Young adults were one of the few subgroups to see support rise for transgender athletes being able to choose their sports team, climbing to 41% from 35% in 2021.

The survey also polled Americans in general about being transgender, finding that 55% considered changing one’s gender to be morally wrong, compared to 43% who said it was morally acceptable. The results illustrated slightly less acceptance than in 2021 when 51% said it was morally wrong and 46% said it was morally acceptable.

The drop occurred largely among Republicans and those who said they did not know a transgender person, with each group down seven percentage points since 2021. Those who considered changing one’s gender to be morally acceptable were mostly 18- to 29-year-olds (60%); just under a third of Americans 50 and older (32%) said it was acceptable.

In young adults, seeing both hope and uncertainty

Jones said that with younger Americans more likely to know a transgender person and to support transgender sports participation than their older counterparts, signs point toward increasingly accepting views in the future.

“In the last two decades we’ve seen a pretty significant shift in attitudes toward LGBTQ issues, and we’re almost at the point now where we were in the 1990s on same-sex marriage,” he said. “It took about 20 years for people to be comfortable with it.”
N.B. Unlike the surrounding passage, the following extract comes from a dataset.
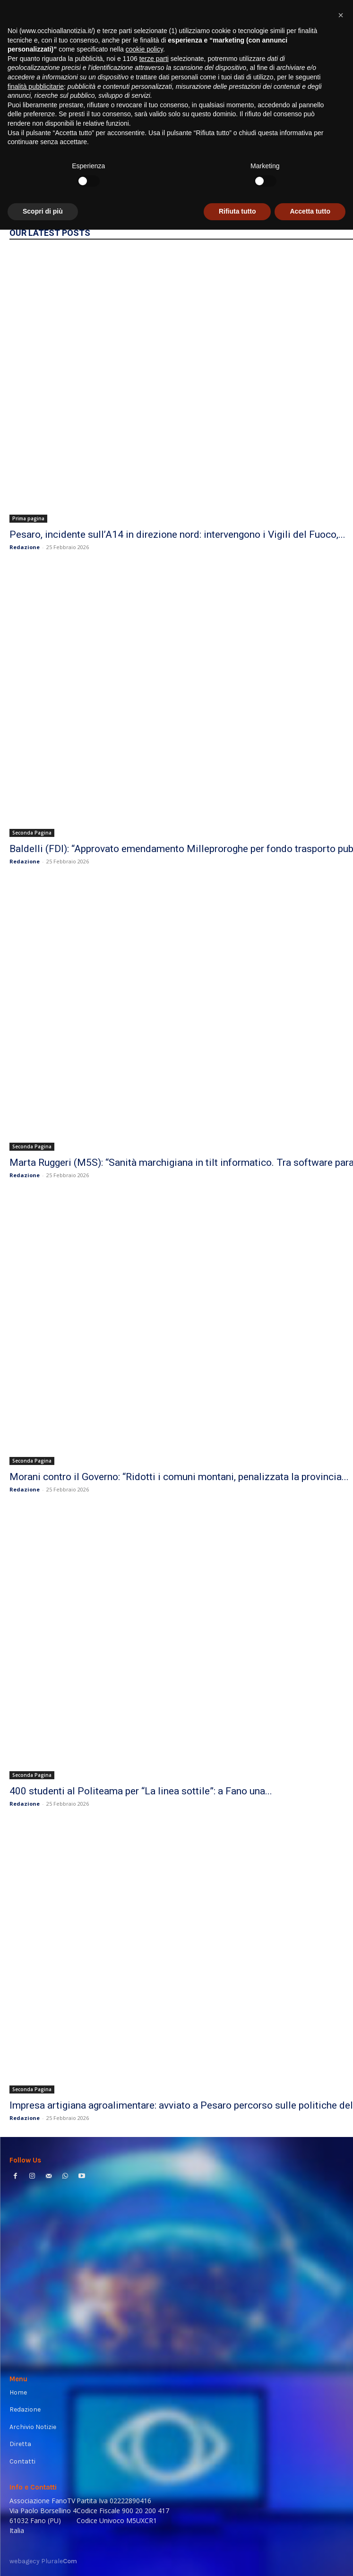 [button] (340, 2361)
Plaintiff Jim Obergefell holds a photo of his late husband John Arthur as he speaks to members of the media after the U.S. Supreme Court handed down a ruling regarding same-sex marriage June 26, 2015 outside the Supreme Court in Washington, DC. The high court ruled that same-sex couples have the right to marry in all 50 states.
Plaintiff Jim Obergefell holds a photo of his late husband John Arthur as he speaks to members of the media after the U.S. Supreme Court handed down a ruling regarding same-sex marriage June 26, 2015 outside the Supreme Court in Washington, DC. The high court ruled that same-sex couples have the right to marry in all 50 states.

However, if people continue to view the issue as one of competitive fairness, Jones said Americans may remain wary.

Nicolazzo, of the University of Arizona, said an increase in trans acceptance as younger people age to comprise more of the American mainstream was “the hope and the goal.”

At the same time, she said that isn't an outcome the Left can bank on without effort.

"If they don’t publicly support LGBTQ+ people and publicly rebuke conservative rhetoric that is anti-trans, Democrats are going to have a big problem," Nicolazzo said. "Not only because they’re going to lose a voting demographic, but because they’re putting a highly marginalized population at greater risk.”